On Monday, Oscar winner and major feeler of the Bern Susan Sarandon said that if Bernie Sanders lost his bid for presidential nomination, she isn't sure if she could throw her support behind Hillary Clinton. "I think a lot of people are, 'Sorry, I just can't bring myself to [vote for Clinton],'" Sarandon told Chris Hayes of MSNBC. When Hayes pressed Sarandon and asked about how she would personally vote in such a scenario, she replied, "I don't know." This crooked line of thought reveals how very famous, very rich, very white, and very privileged — and therefore how out of touch — she is.
Sarandon, for example, did not consider how Donald Trump's campaign has disparaged minorities and played on xenophobic rhetoric. She also didn't consider how her status as a woman would be in jeopardy under President Trump, perhaps because she holds privileges other women don't. Trump is anti-choice, has spoken out about defunding Planned Parenthood, and has flaunted sexist comments in public. His policies could be incredibly damaging to women. That this wasn't on the forefront of Sarandon's mind reveals how rarely it may be in the future too, because affordable and accessible reproductive care wouldn't be an issue for her or her family, considering their wealth.
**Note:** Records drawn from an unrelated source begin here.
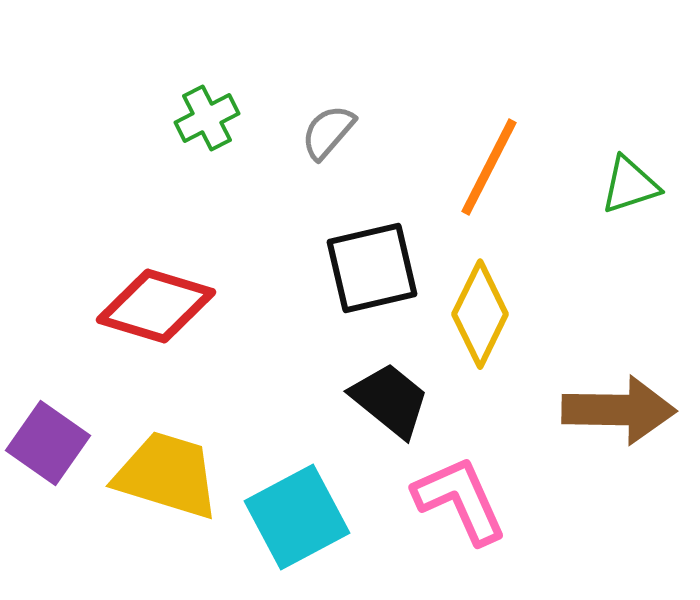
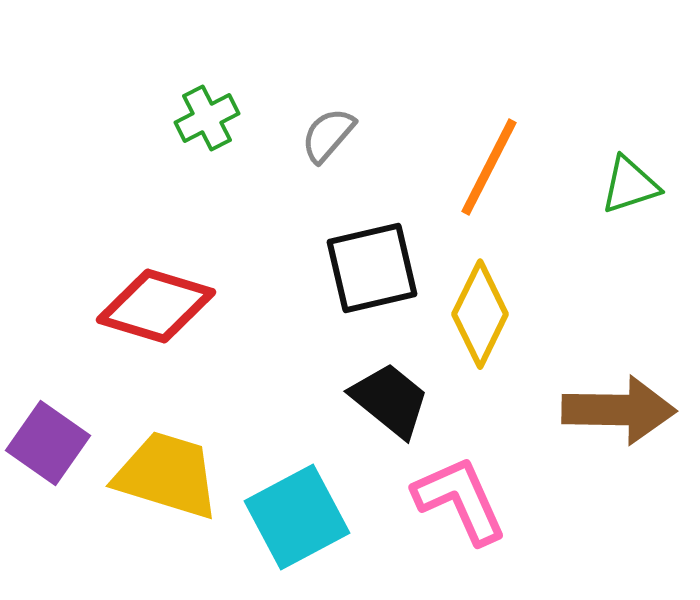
gray semicircle: moved 3 px down
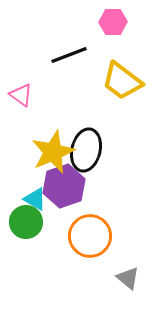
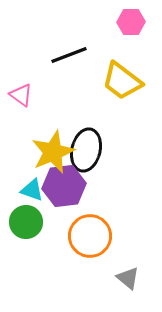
pink hexagon: moved 18 px right
purple hexagon: rotated 12 degrees clockwise
cyan triangle: moved 3 px left, 9 px up; rotated 10 degrees counterclockwise
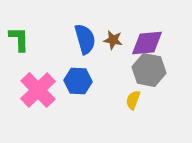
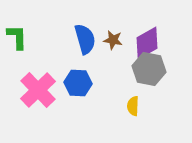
green L-shape: moved 2 px left, 2 px up
purple diamond: rotated 24 degrees counterclockwise
gray hexagon: moved 1 px up
blue hexagon: moved 2 px down
yellow semicircle: moved 6 px down; rotated 18 degrees counterclockwise
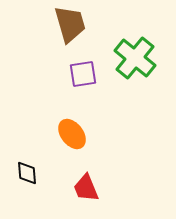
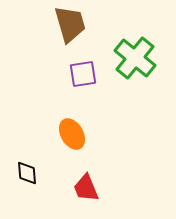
orange ellipse: rotated 8 degrees clockwise
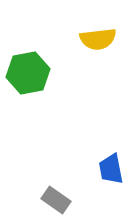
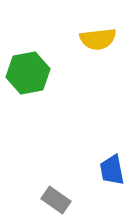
blue trapezoid: moved 1 px right, 1 px down
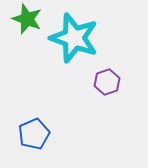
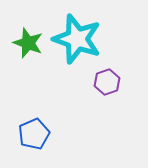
green star: moved 1 px right, 24 px down
cyan star: moved 3 px right, 1 px down
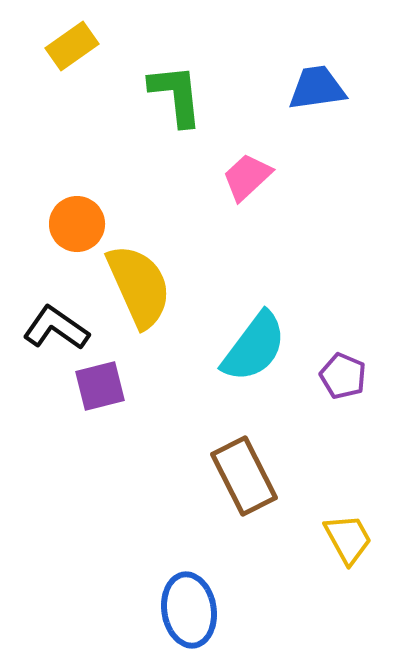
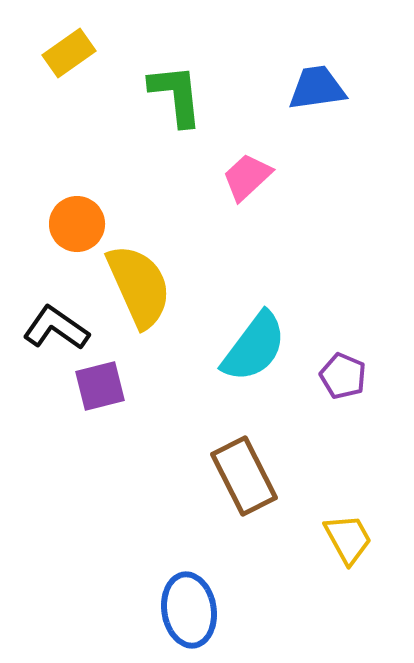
yellow rectangle: moved 3 px left, 7 px down
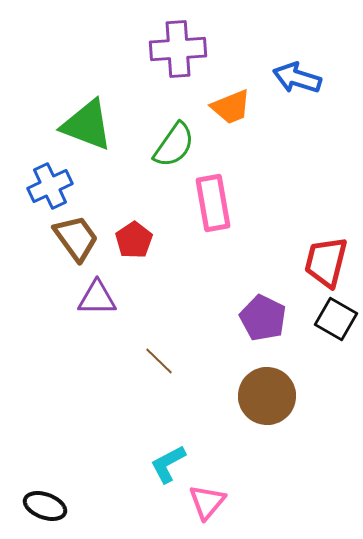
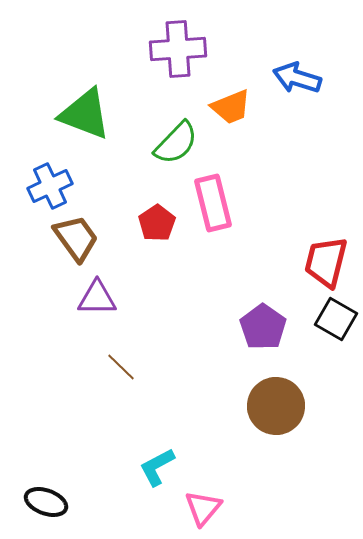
green triangle: moved 2 px left, 11 px up
green semicircle: moved 2 px right, 2 px up; rotated 9 degrees clockwise
pink rectangle: rotated 4 degrees counterclockwise
red pentagon: moved 23 px right, 17 px up
purple pentagon: moved 9 px down; rotated 9 degrees clockwise
brown line: moved 38 px left, 6 px down
brown circle: moved 9 px right, 10 px down
cyan L-shape: moved 11 px left, 3 px down
pink triangle: moved 4 px left, 6 px down
black ellipse: moved 1 px right, 4 px up
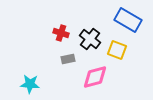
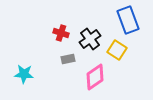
blue rectangle: rotated 40 degrees clockwise
black cross: rotated 15 degrees clockwise
yellow square: rotated 12 degrees clockwise
pink diamond: rotated 20 degrees counterclockwise
cyan star: moved 6 px left, 10 px up
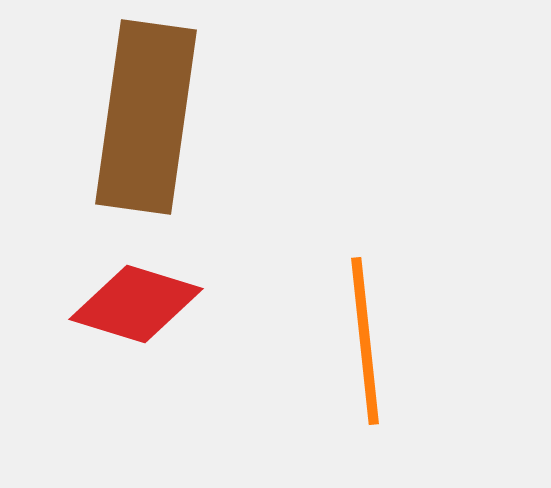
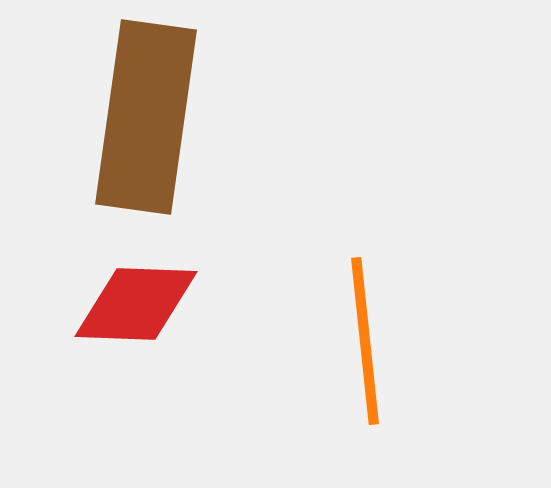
red diamond: rotated 15 degrees counterclockwise
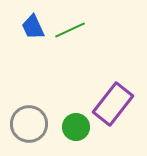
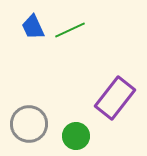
purple rectangle: moved 2 px right, 6 px up
green circle: moved 9 px down
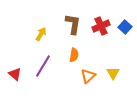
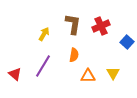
blue square: moved 2 px right, 15 px down
yellow arrow: moved 3 px right
orange triangle: rotated 42 degrees clockwise
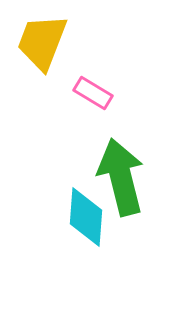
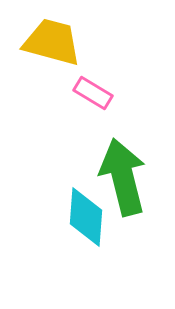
yellow trapezoid: moved 10 px right; rotated 84 degrees clockwise
green arrow: moved 2 px right
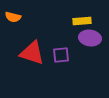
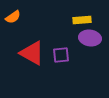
orange semicircle: rotated 49 degrees counterclockwise
yellow rectangle: moved 1 px up
red triangle: rotated 12 degrees clockwise
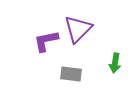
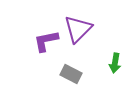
gray rectangle: rotated 20 degrees clockwise
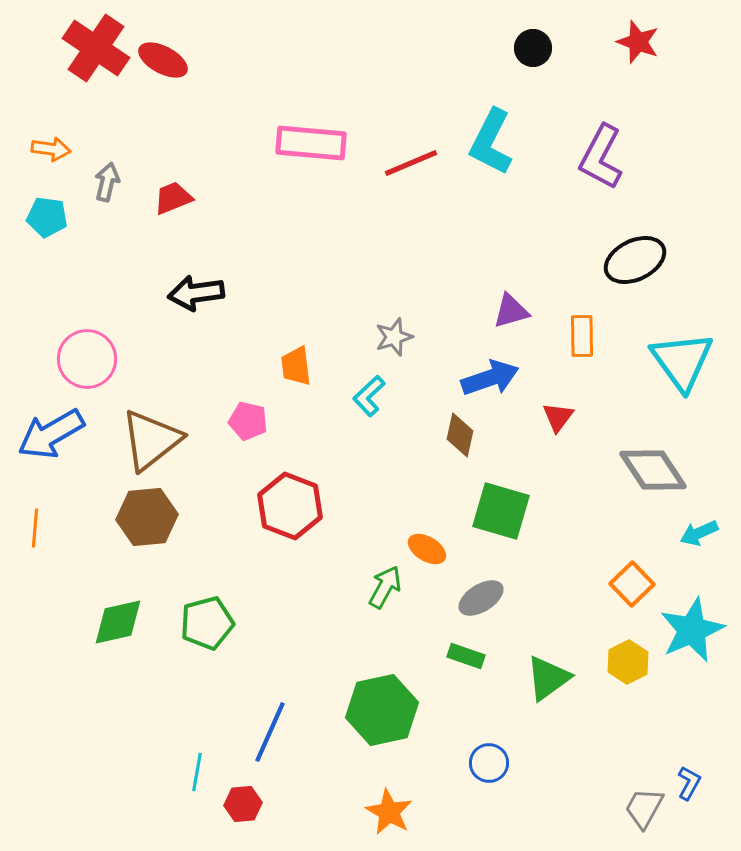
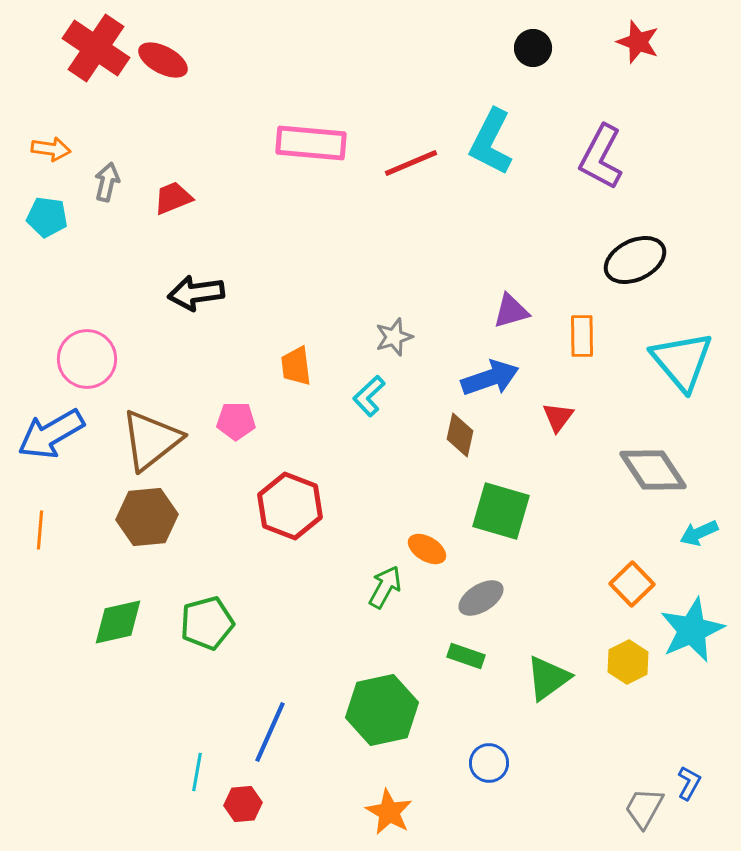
cyan triangle at (682, 361): rotated 4 degrees counterclockwise
pink pentagon at (248, 421): moved 12 px left; rotated 12 degrees counterclockwise
orange line at (35, 528): moved 5 px right, 2 px down
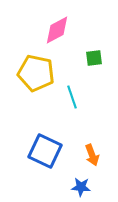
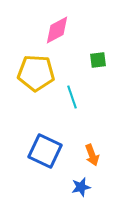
green square: moved 4 px right, 2 px down
yellow pentagon: rotated 9 degrees counterclockwise
blue star: rotated 18 degrees counterclockwise
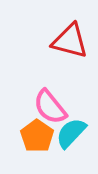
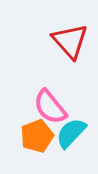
red triangle: rotated 33 degrees clockwise
orange pentagon: rotated 16 degrees clockwise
So what's Sarandon's primary reason for dismissing the danger of a Trump presidency? "Some people feel that Donald Trump will bring the revolution immediately if he gets in, [that] things will really explode.” You can watch her electing-Trump-may-be-better-than-electing-Clinton logic on complete display below in this video:
Let's look at the logic here. As bizarre as it may seem to me, it could scarily sway Sanders' supporters to Trump: Trump is so volatile that he'll be an immediate catalyst for change — and whatever that change is, it would be better than what everything's like now. There's a lot wrong with this line of thinking. First, not all change is positive. It's overly simple and frankly thoughtless to assume that revolution for the sake of revolution without the right goals and priorities in place would necessarily be a good thing for the country. And apart from how total governmental upheavals don't occur overnight and do incur sweat, blood, and toil, the fact that Sarandon can entertain this idea at all reveals more of her privilege. The "revolution" she mentions will not affect her so much as people who don't have all the protections her privilege lends her. She won't be the one who sweats, bleeds, and toils.
Sarandon went on to say, "It's dangerous to think we can continue the way we are, with the militarized police force, with the death penalty and the low minimum wage and threats to women's rights, and think you can't do something huge to turn that around."
Now let's hone in on one phrase: "Threats to women's rights." This is especially galling for those of who care about women's rights, since Sanders and Clinton have both made clear that they do. Threats to women's rights are very real, but bringing in Trump, with his anti-reproductive-rights stance and history of misogyny, to push a tipping point over these threats would be about as effective as throwing kindle onto a fire to put it out. Like a Sanders supporter voting for Trump over Clinton, it's not only counterintuitive, but more dangerous.